Table 4. Corresponding System Authorities when Checking Privileges to a View
SQL Privilege Corresponding System Authorities to the View Corresponding System Authorities to the Referenced Tables and Views
ALTER *OBJALTER and *OBJMGT None
DELETE5
*OBJOPR and *DLT
 *DLT
INDEX Not Applicable Not Applicable
INSERT6
*OBJOPR and *ADD
 *ADD
REFERENCES *OBJREF or *OBJMGT None
SELECT
*OBJOPR and *READ
 *READ
UPDATE7
*OBJOPR and *UPD
 *UPD

GRANT rules: The GRANT statement will grant only those privileges that the authorization ID of the statement is allowed to grant.
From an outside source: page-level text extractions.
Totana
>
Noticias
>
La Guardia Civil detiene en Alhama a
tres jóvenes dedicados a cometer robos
If no privileges were granted, an error is returned.

Examples

Example 1: Grant all privileges on the table WESTERN_CR to PUBLIC. 
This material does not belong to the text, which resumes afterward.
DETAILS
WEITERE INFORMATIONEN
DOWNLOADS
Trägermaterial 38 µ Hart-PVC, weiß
  GRANT ALL PRIVILEGES ON WESTERN_CR
    TO PUBLIC

Example 2: Grant the appropriate privileges on the CALENDAR table so that PHIL and CLAIRE can read it and insert new entries into it. Do not allow them to change or remove any existing entries. 

  GRANT SELECT, INSERT ON CALENDAR
    TO PHIL, CLAIRE

Example 3: Grant column privileges on TABLE1 and VIEW1 to FRED. Note that both columns specified in this GRANT statement must be found in both TABLE1 and VIEW1.
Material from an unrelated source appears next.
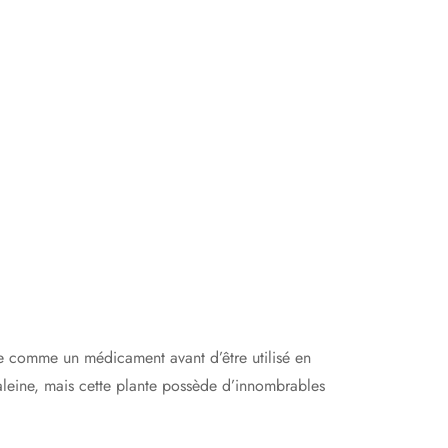
ée comme un médicament avant d’être utilisé en
aleine, mais cette plante possède d’innombrables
   GRANT UPDATE(column_1, column_2)
     ON  TABLE1, VIEW1
     TO FRED WITH GRANT OPTION

1 The SQL INDEX and ALTER privilege correspond to the same system authority of *OBJALTER. Granting both INDEX and ALTER will not provide the user with any additional authorities.
2 If the WITH GRANT OPTION is given to a user, the user will also be able to perform the functions given by ALTER and REFERENCES authority.
3 *OBJOPR is only revoked when the last system privilege other than *OBJOPR is also revoked for the specified authorization ID or PUBLIC.
4 The specified rights are only granted to the tables and views referenced in the view definition if the user to whom the rights are being granted doesn't already have the rights from another authority source, for example public authority.
5 When a view is created, the owner does not necessarily acquire the DELETE privilege on the view. The owner only acquires the DELETE privilege if the view allows deletes and the owner also has the DELETE privilege on the first table referenced in the subselect.
6 When a view is created, the owner does not necessarily acquire the INSERT privilege on the view. The owner only acquires the INSERT privilege if the view allows inserts and the owner also has the INSERT privilege on the first table referenced in the subselect.
7 When a view is created, the owner does not necessarily acquire the UPDATE privilege on the view. The owner only acquires the UPDATE privilege if the view allows updates and the owner also has the UPDATE privilege on the first table referenced in the subselect.